### Material for this task
____

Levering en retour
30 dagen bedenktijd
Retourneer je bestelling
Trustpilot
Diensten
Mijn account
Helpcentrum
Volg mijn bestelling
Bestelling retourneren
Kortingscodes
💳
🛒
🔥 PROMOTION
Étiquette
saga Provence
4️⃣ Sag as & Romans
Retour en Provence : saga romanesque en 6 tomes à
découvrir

____

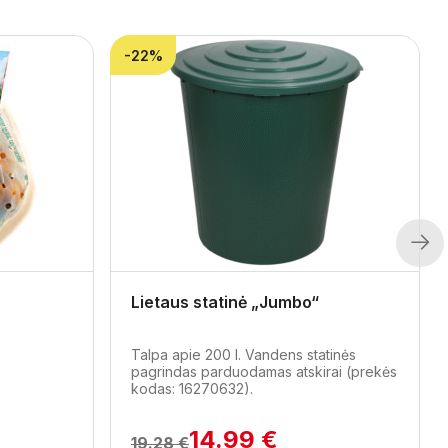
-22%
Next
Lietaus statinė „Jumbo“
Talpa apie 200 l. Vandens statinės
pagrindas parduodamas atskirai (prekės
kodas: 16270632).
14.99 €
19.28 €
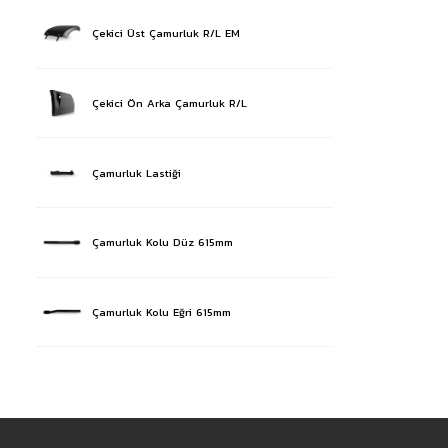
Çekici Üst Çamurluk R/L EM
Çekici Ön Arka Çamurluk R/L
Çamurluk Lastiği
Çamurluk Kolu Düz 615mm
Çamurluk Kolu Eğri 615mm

____

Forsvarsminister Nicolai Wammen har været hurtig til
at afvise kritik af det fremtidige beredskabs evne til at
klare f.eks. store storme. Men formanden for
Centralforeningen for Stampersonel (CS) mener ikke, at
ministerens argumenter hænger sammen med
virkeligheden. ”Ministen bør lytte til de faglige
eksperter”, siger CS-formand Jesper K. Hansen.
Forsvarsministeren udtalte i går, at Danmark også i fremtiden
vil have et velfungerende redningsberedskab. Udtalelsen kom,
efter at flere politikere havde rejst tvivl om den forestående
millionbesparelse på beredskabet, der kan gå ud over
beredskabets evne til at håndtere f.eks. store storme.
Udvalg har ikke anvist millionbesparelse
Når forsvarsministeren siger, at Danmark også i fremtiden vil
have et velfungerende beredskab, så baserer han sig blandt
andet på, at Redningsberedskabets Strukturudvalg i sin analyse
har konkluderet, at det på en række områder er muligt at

____

### Directions
Begin at the line above that has "andet på, at" and stop after the line that has "har konkluderet, at", copying each line exactly and adding nothing else.

### Your solution
andet på, at Redningsberedskabets Strukturudvalg i sin analyse
har konkluderet, at det på en række områder er muligt at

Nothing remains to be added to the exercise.